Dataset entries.
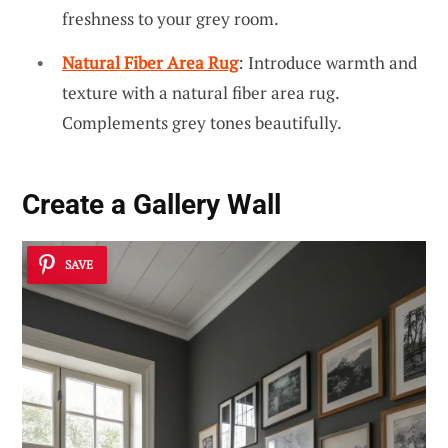
freshness to your grey room.
Natural Fiber Area Rug
: Introduce warmth and
texture with a natural fiber area rug.
Complements grey tones beautifully.
Create a
Gallery Wall
SAVE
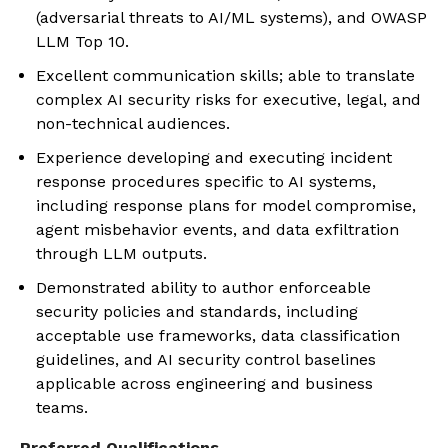
(adversarial threats to AI/ML systems), and OWASP
LLM Top 10.
Excellent communication skills; able to translate
complex AI security risks for executive, legal, and
non-technical audiences.
Experience developing and executing incident
response procedures specific to AI systems,
including response plans for model compromise,
agent misbehavior events, and data exfiltration
through LLM outputs.
Demonstrated ability to author enforceable
security policies and standards, including
acceptable use frameworks, data classification
guidelines, and AI security control baselines
applicable across engineering and business
teams.
Preferred Qualifications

Instructions to follow.
For this exercise, repeat exactly the lines of the data above from the one with "complex AI security" down to the one with "guidelines, and AI security control baselines", both end lines included.

Response box.
complex AI security risks for executive, legal, and
non-technical audiences.
Experience developing and executing incident
response procedures specific to AI systems,
including response plans for model compromise,
agent misbehavior events, and data exfiltration
through LLM outputs.
Demonstrated ability to author enforceable
security policies and standards, including
acceptable use frameworks, data classification
guidelines, and AI security control baselines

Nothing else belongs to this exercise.